BEGIN RECORDS PROVIDED

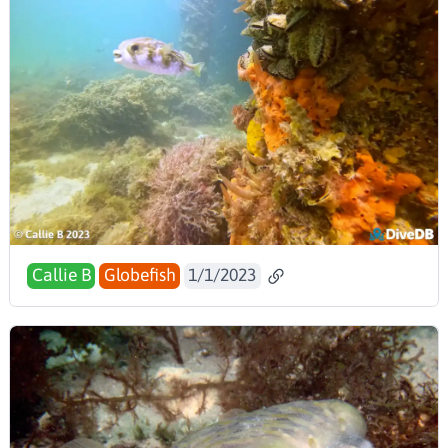
Callie B
Globefish
1/1/2023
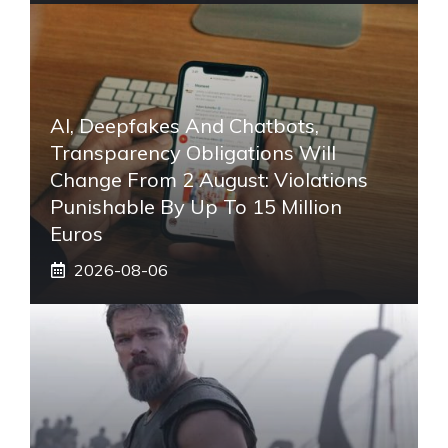
AI, Deepfakes And Chatbots,
Transparency Obligations Will
Change From 2 August: Violations
Punishable By Up To 15 Million
Euros
2026-08-06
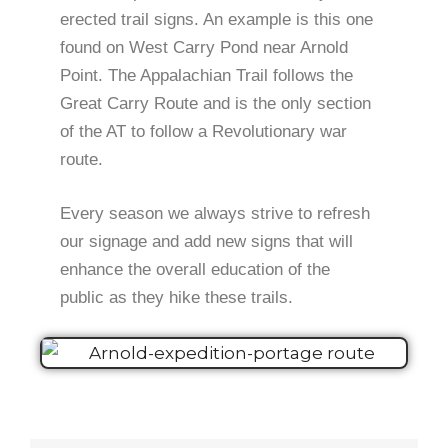
erected trail signs. An example is this one
found on West Carry Pond near Arnold
Point. The Appalachian Trail follows the
Great Carry Route and is the only section
of the AT to follow a Revolutionary war
route.
Every season we always strive to refresh
our signage and add new signs that will
enhance the overall education of the
public as they hike these trails.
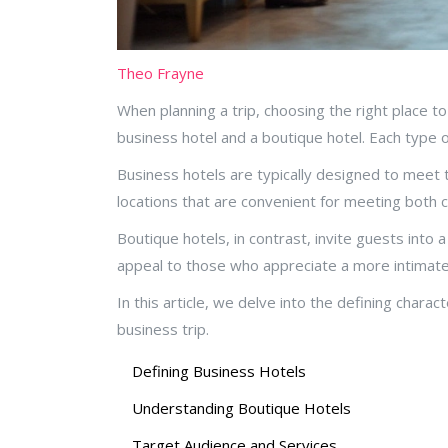
Theo Frayne
When planning a trip, choosing the right place t
business hotel and a boutique hotel. Each type 
Business hotels are typically designed to meet th
locations that are convenient for meeting both c
Boutique hotels, in contrast, invite guests into
appeal to those who appreciate a more intimate
In this article, we delve into the defining char
business trip.
Defining Business Hotels
Understanding Boutique Hotels
Target Audience and Services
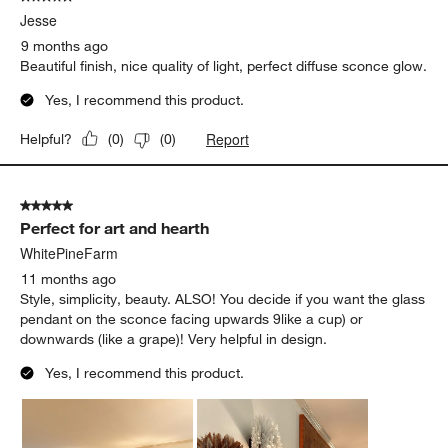
Jesse
9 months ago
Beautiful finish, nice quality of light, perfect diffuse sconce glow.
Yes, I recommend this product.
Report
Helpful?
(
0
)
(
0
)
5 out of 5 stars.
Perfect for art and hearth
WhitePineFarm
11 months ago
Style, simplicity, beauty. ALSO! You decide if you want the glass
pendant on the sconce facing upwards 9like a cup) or
downwards (like a grape)! Very helpful in design.
Yes, I recommend this product.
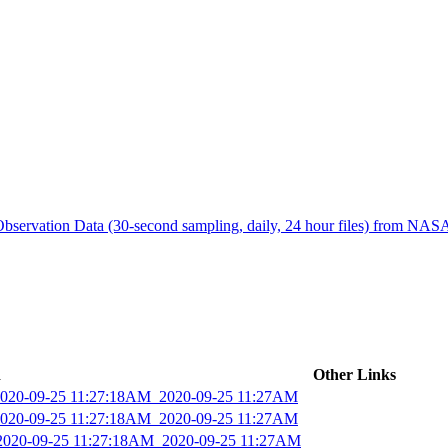
ctories
bservation Data (30-second sampling, daily, 24 hour files) from N
d
Other Links
_2020-09-25 11:27:18AM_2020-09-25 11:27AM
_2020-09-25 11:27:18AM_2020-09-25 11:27AM
_2020-09-25 11:27:18AM_2020-09-25 11:27AM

END RECORDS PROVIDED

> YOUR GOAL
If a picture sits between the line containing "enhance the overall education of the" and the line containing "Business hotels are", leave it out, and return the lines of that range above exactly, both ends included.

> RESULT FOR THIS TASK
enhance the overall education of the
public as they hike these trails.
Theo Frayne
When planning a trip, choosing the right place t
business hotel and a boutique hotel. Each type 
Business hotels are typically designed to meet th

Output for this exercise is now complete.